Les associations Tabital Pulaaku International et Bilitol Fulfulde, regroupant les peuls d’Afrique, sont satisfaites de l’organisation de l’événement culturel.
Par Tongba Houlna
Il y a un peu plus de dix ans, les peuls d’Afrique ont mis sur pied une association culturelle dénommée Tabital Pulaaku International dans l’optique de promouvoir la langue peule, revaloriser, redynamiser et pérenniser leurs cultures face à la mondialisation. Comme toutes les autres traditions africaines, les peuls en contact avec le monde occidental et surtout face à ce qu’il convient d’appeler civilisation, perdent leurs racines. Cette association née à Bamako au Mali regroupe tous les peuls répartis sur toute la zone soudano-sahélienne à cause du nomadisme. A travers ce festival international, les peuls ont pour veulent sensibiliser les jeunes en vue de les enraciner davantage dans leurs cultures tout en restant ouverts au monde et surtout présenter aux autres leur richesse et leur diversité culturelles. Ils veulent développer chez les jeunes le mode de conduite du peul communément appelé « Pulaaku », axé sur trois valeurs fondamentales : le bon sens, le respect de la pudeur et la réserve ou la patience.

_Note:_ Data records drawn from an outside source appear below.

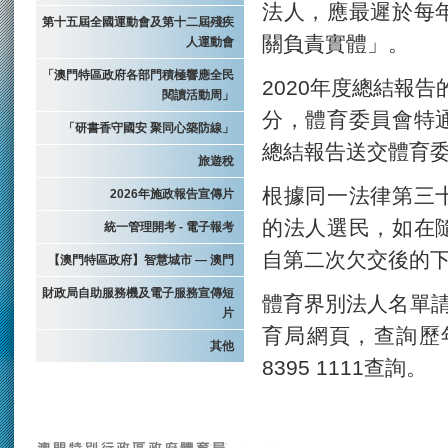
法人，應最遲於每
第十五屆全國運動會及第十二屆殘疾
關負責實體」。
人運動會
「澳門特區政府各部門積極響應全民
2020年度總結報
閱讀活動周」
分，體育委員會特
「研書香守國安 聚同心築防線」
總結報告送交體育委
旅遊稅
根據同一法律第三
2026年施政報告宣傳片
的法人選民，如在
統一管理開考 - 電子報考
自第二次欠交後的
【澳門特區政府】智慧城市 — 澳門
財政局自助服務機及電子服務宣傳短
體育界別法人名單
片
育局網頁，查詢歷
其他
8395 1111查詢。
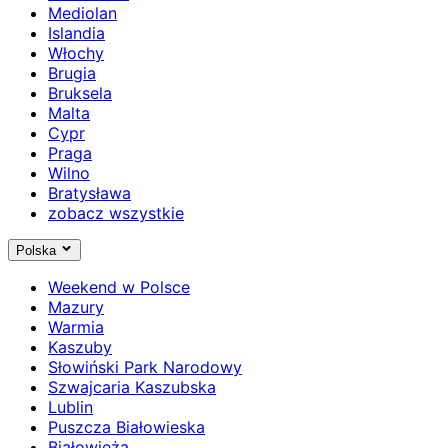
Mediolan
Islandia
Włochy
Brugia
Bruksela
Malta
Cypr
Praga
Wilno
Bratysława
zobacz wszystkie
Polska
Weekend w Polsce
Mazury
Warmia
Kaszuby
Słowiński Park Narodowy
Szwajcaria Kaszubska
Lublin
Puszcza Białowieska
Białowieża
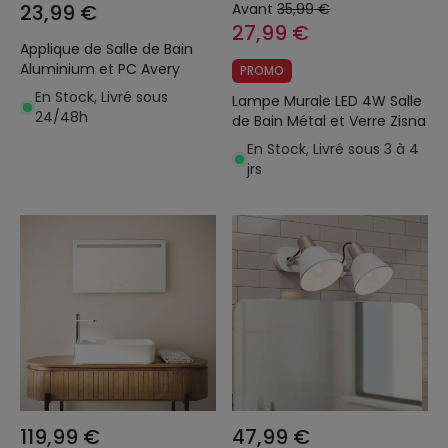
23,99 €
Avant
35,99 €
27,99 €
Applique de Salle de Bain
Aluminium et PC Avery
PROMO
En Stock, Livré sous
Lampe Murale LED 4W Salle
24/48h
de Bain Métal et Verre Zisna
En Stock, Livré sous 3 à 4
jrs
119,99 €
47,99 €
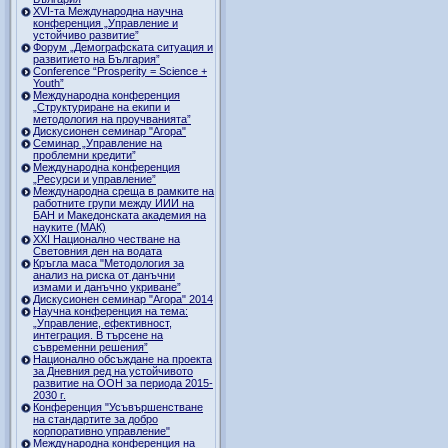
ХVI-та Международна научна
конференция „Управление и
устойчиво развитие”
Форум „Демографската ситуация и
развитието на България”
Conference “Prosperity = Science +
Youth”
Международна конференция
„Структуриране на екипи и
методология на проучванията”
Дискусионен семинар "Агора"
Семинар „Управление на
проблемни кредити”
Международна конференция
„Ресурси и управление”
Международна среща в рамките на
работните групи между ИИИ на
БАН и Македонската академия на
науките (МАК)
XXI Национално честване на
Световния ден на водата
Кръгла маса "Методология за
анализ на риска от данъчни
измами и данъчно укриване”
Дискусионен семинар "Агора" 2014
Научна конференция на тема:
„Управление, ефективност,
интеграция. В търсене на
съвременни решения”
Национално обсъждане на проекта
за Дневния ред на устойчивото
развитие на ООН за периода 2015-
2030 г.
Конференция "Усъвършенстване
на стандартите за добро
корпоративно управление"
Международна конференция на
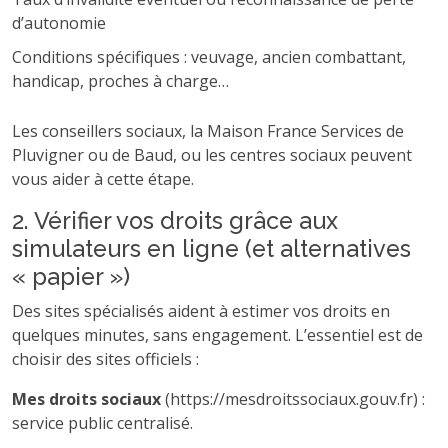
d’autonomie
Conditions spécifiques : veuvage, ancien combattant,
handicap, proches à charge…
Les conseillers sociaux, la Maison France Services de
Pluvigner ou de Baud, ou les centres sociaux peuvent
vous aider à cette étape.
2. Vérifier vos droits grâce aux
simulateurs en ligne (et alternatives
« papier »)
Des sites spécialisés aident à estimer vos droits en
quelques minutes, sans engagement. L’essentiel est de
choisir des sites officiels :
Mes droits sociaux
(https://mesdroitssociaux.gouv.fr) :
service public centralisé.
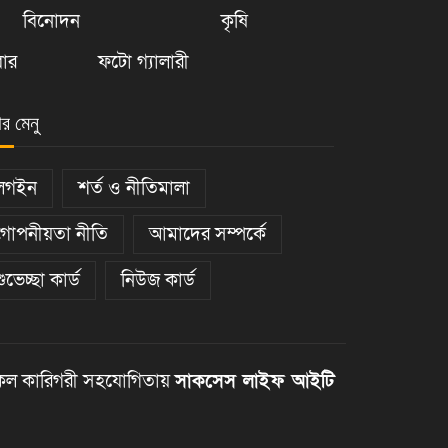
বিনোদন
কৃষি
ার
ফটো গ্যালারী
ার মেনু
লগইন
শর্ত ও নীতিমালা
গোপনীয়তা নীতি
আমাদের সম্পর্কে
শুভেচ্ছা কার্ড
নিউজ কার্ড
ল কারিগরী সহযোগিতায়
সাকসেস লাইফ আইটি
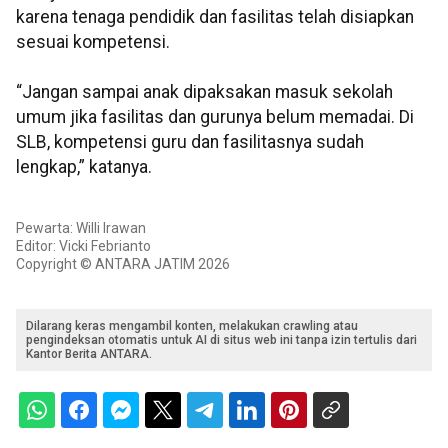
karena tenaga pendidik dan fasilitas telah disiapkan
sesuai kompetensi.
“Jangan sampai anak dipaksakan masuk sekolah
umum jika fasilitas dan gurunya belum memadai. Di
SLB, kompetensi guru dan fasilitasnya sudah
lengkap,” katanya.
Pewarta: Willi Irawan
Editor: Vicki Febrianto
Copyright © ANTARA JATIM 2026
Dilarang keras mengambil konten, melakukan crawling atau
pengindeksan otomatis untuk AI di situs web ini tanpa izin tertulis dari
Kantor Berita ANTARA.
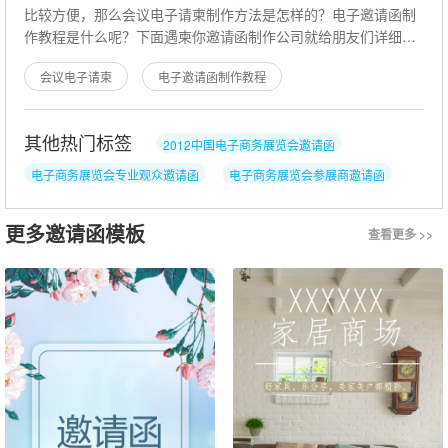
比较方便，那么会议电子请柬制作方法是怎样的？电子邀请函制
作教程是什么呢？下面遇柬你邀请函制作公司就给朋友们详细的
说说这些问题。会议电子请柬制作
会议电子请柬
电子邀请函制作教程
其他热门标签
2012中国电子商务展览会邀请函
电子商务展览会专业观众邀请函
电子商务展览会参展商邀请函
会议展览邀请函
商务会议电子邀请函
电子商务会议邀请函
更多邀请函模板
查看更多 >>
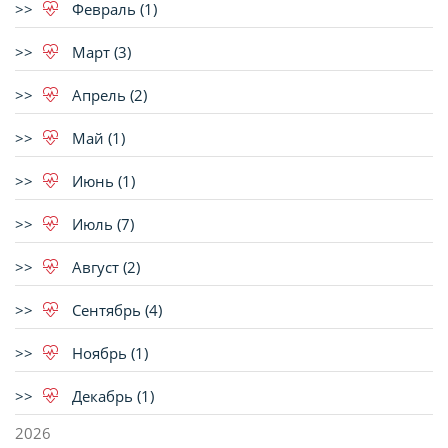
Февраль (1)
Март (3)
Апрель (2)
Май (1)
Июнь (1)
Июль (7)
Август (2)
Сентябрь (4)
Ноябрь (1)
Декабрь (1)
2026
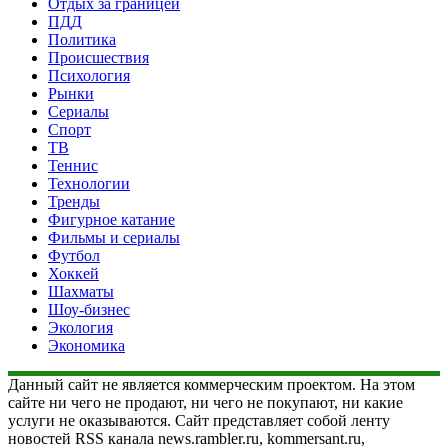
Отдых за границей
ПДД
Политика
Происшествия
Психология
Рынки
Сериалы
Спорт
ТВ
Теннис
Технологии
Тренды
Фигурное катание
Фильмы и сериалы
Футбол
Хоккей
Шахматы
Шоу-бизнес
Экология
Экономика
Данный сайт не является коммерческим проектом. На этом
сайте ни чего не продают, ни чего не покупают, ни какие
услуги не оказываются. Сайт представляет собой ленту
новостей RSS канала news.rambler.ru, kommersant.ru,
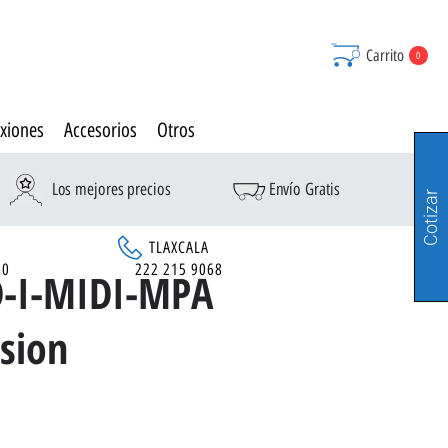
Carrito
0
xiones
Accesorios
Otros
Los mejores precios
Envío Gratis
Cotizar
TLAXCALA
90
222 215 9068
D-I-MIDI-MPA
sion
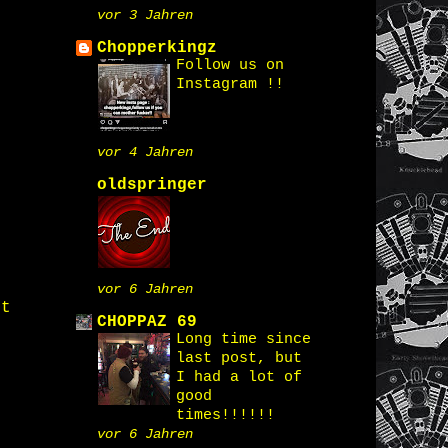
vor 3 Jahren
Chopperkingz
Follow us on
Instagram !!
vor 4 Jahren
oldspringer
vor 6 Jahren
st
CHOPPAZ 69
Long time since
last post, but
I had a lot of
good
times!!!!!!
vor 6 Jahren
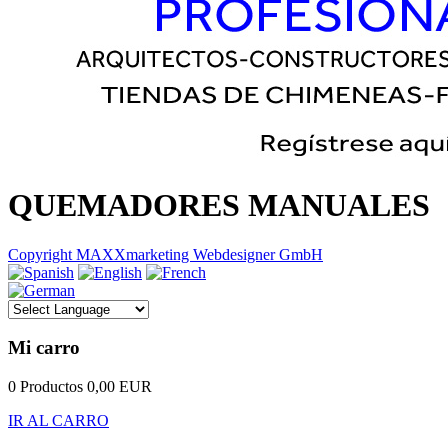
QUEMADORES MANUALES
Copyright MAXXmarketing Webdesigner GmbH
Mi carro
0 Productos
0,00 EUR
IR AL CARRO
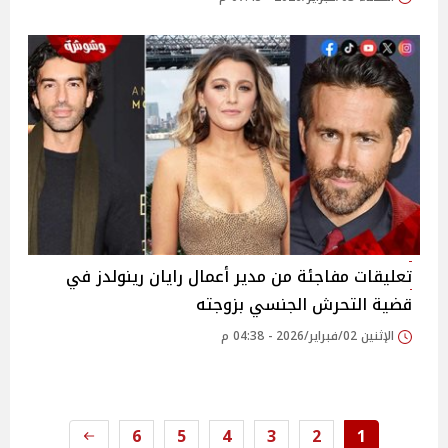
تعليقات مفاجئة من مدير أعمال رايان رينولدز في
قضية التحرش الجنسي بزوجته
الإثنين 02/فبراير/2026 - 04:38 م
6
5
4
3
2
1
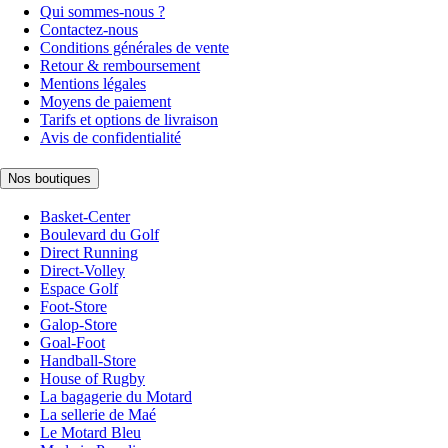
Qui sommes-nous ?
Contactez-nous
Conditions générales de vente
Retour & remboursement
Mentions légales
Moyens de paiement
Tarifs et options de livraison
Avis de confidentialité
Nos boutiques
Basket-Center
Boulevard du Golf
Direct Running
Direct-Volley
Espace Golf
Foot-Store
Galop-Store
Goal-Foot
Handball-Store
House of Rugby
La bagagerie du Motard
La sellerie de Maé
Le Motard Bleu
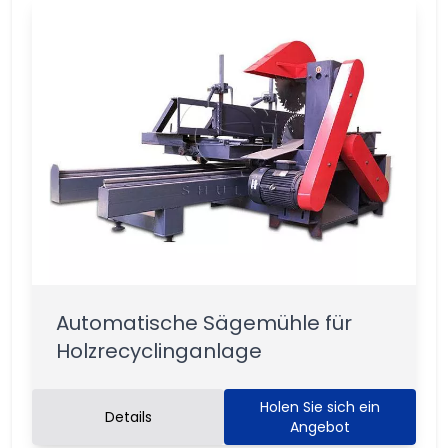
Automatische Sägemühle für
Holzrecyclinganlage
Holen Sie sich ein
Details
Angebot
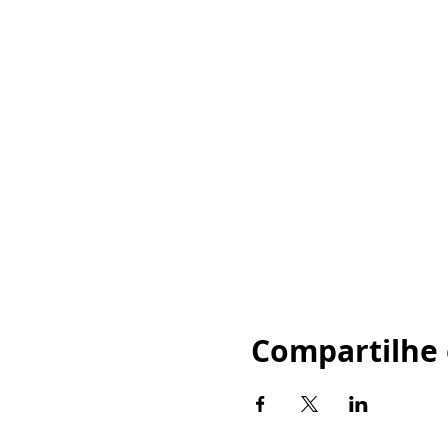
Compartilhe 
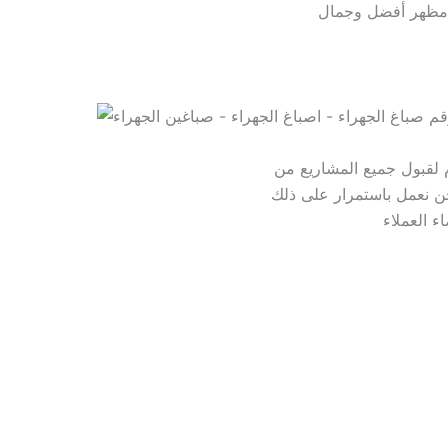
م لقبول جميع المشاريع من
حن نعمل باستمرار على ذلك
ء العملاء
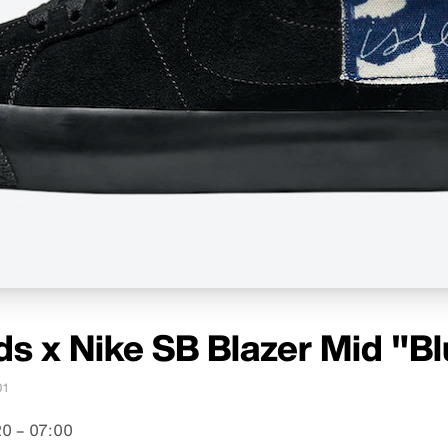
ds x Nike SB Blazer Mid "B
01
0 – 07:00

Pour atteindre ces objectifs à travers l’immensité de l’Afrique, deux associations peules entendent sortir la tribu de leur somnambulisme et de leur insouciance latents. Le grand enthousiasme qui a prévalu dès la création de Bilitol Fulfulde et de Tabital Pulaaku International ne s’est pas fait attendre. Les associations souffrent du désintérêt de certains membres, de l’absence d’un leadership militant et de moyens matériels adéquats à la hauteur de l’espoir. Pour cela, les peuls préconisent une mobilisation d’envergure pour faire face au naufrage culturel. Un sujet mis à contribution au cours de l’assemblée générale du Tabital Pulaaku International à Bamko prévue les 26, 27 et 28 janvier 2012.
Les activités qui ont démarré le 22 décembre étaient fort chargées avec au programme, des concours de contes, de proverbes, des devinettes, des causeries éducatives, etc. Des artistes musiciens, fantasia « Narja » et griots se sont exhibés pendant les trois jours consacrés au festival. Dans la foulée, la très célèbre musicienne Fahti Salma de Ngaoundéré s’est affichée dans une remarquable prestation autant que certains humoristes aussi bien talentueux. L’exposition des arts plastiques, des pyrogravures, l’étalage des tisserands, la case de la femme peule… ont également captivé l’attention des visiteurs des stands.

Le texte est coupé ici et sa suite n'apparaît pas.